InstaCorrect

End-to-end implementation of a character-based self-attention sequence-to-sequence (french) spell checker: www.instacorrect.com

Data gathering and pre-processing
Model definition
Training and inference
Model serving
Front-end interaction

Introduction

The ultimate goal of the project is to have a model that can effectively correct any french sentence for spell and grammatical errors. To this end, this project combines the architecture from Sentence-Level Grammatical Error Identification as Sequence-to-Sequence Correction and Attention Is All You Need to create a character-based self-attention sequence-to-sequence model.

Background

Error correction can be seen as translation task, where to goal is to translate a sentence with grammatical and orthographic errors into correct sentence (Schmaltz et al., 2016).

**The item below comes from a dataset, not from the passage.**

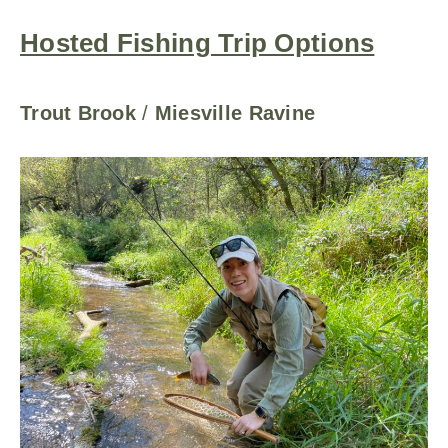
Hosted Fishing Trip Options
Trout Brook
/
Miesville Ravine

Recent work in statistical machine translation (SMT) that achieved state of the art results made use of sequence-to-sequence models. Most architectures use a recurrent neural network (RNN) for the encoder, and a second RNN, coupled with an attention mechanism for the decoder (Luong et al., 2015). While powerful, this architecture suffers from two drawbacks: first it is hard to train, as each timestep depends on the completion of the previous step in the RNN. Second it is hard for an LSTM network cell to carry information from the beginning of a sentence until the end of sentence (Vaswani et al., 2017).

Recently, the Google Brain team released a new sequence-to-sequence model that did not use an RNN but instead used a self-attention mechanism. Instead of being analyzed sequentially, each input is compared against its peers to produce a deep representation of the inputs. As there is no sequentiality, the training can be easily parallelized (Vaswani et al., 2017).

Traditional translation SMT models use a fixed word embeddings matrix to represent each words. This is not acceptable for a spell checker as it needs to adapt to an infinite vocabulary size (new words + mispellings). We can overcome this limitation by using a convolutational neural network in the encoder (Kim et al., 2015) and byte pair encoding in the decoder.

Data Gathering and Pre-Processing

In Sentence-Level Grammatical Error Identification as Sequence-to-Sequence Correction, the authors use the Automated Evaluation of Scientific Writing (AESW) 2016 dataset. It is a collection of nearly 10,000 scientific journal articles with corrections annotated with professional editors (Schmatlz et al., 2015).

Unfortunately, there exist no such dataset for French. The workaround is to generate artificial errors in a correct corpus, namely the french translations from the European Parliament Proceedings Parallel Corpus 1996-2011, and news articles from the News Crawl: articles from 2014. The resulting dataset contains around 13,000,000 sentences. We can now generate artificial grammatical mistakes in this dataset.

The generation of grammatical mistakes is performed using regular expressions. For example, one regular expression could look for words ending with er and replace them with é. Another could look for laquelle and replace it with lequel. For more information, refere to this repository.

Now that we have a set of erroneous sentences along with their correction, we can generate the vocabularies and the input file. As the input to the model is character based, we will go through the entire corpus and make a character vocabularry (of around 300 characters). For the output of the model, we will use byte-pair-encoding (Senrich et al., 2015) as in Attention Is All You Need. This method will create a fixed vocabulary (15,000 entries in our case) of the most frequent character pairs in the corpus. This allows the model to break previously unseen words in multiple tokens, eliminating the problem of out-of-vocabulary errors.

Model

The model is a combination of the work of Schmatlz et al., 2014 and and Vaswani et al., 2017. It implements a character-based self-attention sequence-to-sequence model.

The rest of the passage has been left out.